Ultrafine Magnetite Nanopowder: Synthesis, Characterization, and Preliminary Use as Filler of Polymethylmethacrylate Nanocomposites

1Institute of Chemistry and Technology of Polymers, National Research Council of Italy, Via Campi Flegrei, 34-80072 Pozzuoli, Italy
2Departments of Materials and Production Engineering, University of Naples Federico II, Piazzale Tecchio, 80-80125 Naples, Italy
3Institute for Composite and Biomedical Materials, National Research Council of Italy, Piazzale Tecchio, 80-80125 Naples, Italy
4Department of Materials and Environmental Engineering, University of Modena and Reggio Emilia, Strada Vignolese, 905-41125 Modena, Italy
5Department of Water Engineering and Chemistry, Polytechnic of Bari, Via Orabona, 4-70125 Bari, Italy

Received 5 April 2012; Revised 28 June 2012; Accepted 10 July 2012

Academic Editor: Menka Jain

Copyright © 2012 Pietro Russo et al.

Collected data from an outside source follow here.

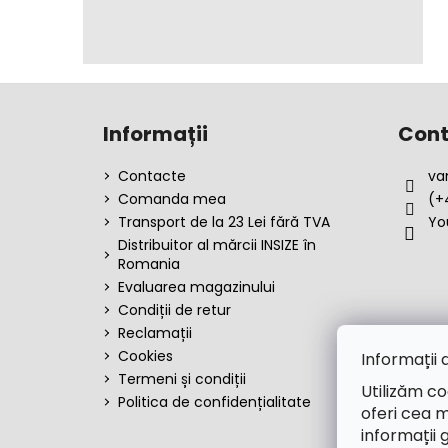
S
u
Informații
Cont
b
s
Contacte
va
o
Comanda mea
(+
l
Transport de la 23 Lei fără TVA
Yo
Distribuitor al mărcii INSIZE în
Romania
Evaluarea magazinului
Condiții de retur
Reclamații
Cookies
Informații 
Termeni și condiții
Utilizăm co
Politica de confidențialitate
oferi cea m
informații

This is an open access article distributed under the Creative Commons Attribution License, which permits unrestricted use, distribution, and reproduction in any medium, provided the original work is properly cited.

Abstract

Magnetite (Fe3O4) nanoparticles prepared by microwave-assisted hydrothermal synthesis have been characterized in terms of morphological and structural features. Electron micrographs collected in both scanning (SEM) and transmission (TEM) modes and evaluations of X-ray powder diffraction (XRD) patterns have indicated the achievement of a monodispersed crystallite structure with particles having an average size around 15–20 nm. Structural investigations by Micro-Raman spectroscopy highlighted the obtainment of magnetite nanocrystals with a partial surface oxidation to maghemite (γ-Fe3O4). Preliminary attention has been also paid to the use of these magnetite nanoparticles as filler for a commercial polymethylmethacrylate resin. Hybrid formulations containing up to 3 wt% of nanoparticles were prepared by melt blending and characterized by calorimetric and thermogravimetric tests. For sake of comparison, same formulations containing commercial Fe3O4 nanoparticles are also reported. Calorimetric characterization indicates an increase of both glass transition temperature and thermal stability of the nanocomposite systems when loaded with the synthesized magnetite nanoparticles rather then loaded with the same amount of commercial Fe3O4. This first observation represents just one aspect of the promising potentiality offered by the novel magnetic nanoparticles when mixed with PMMA.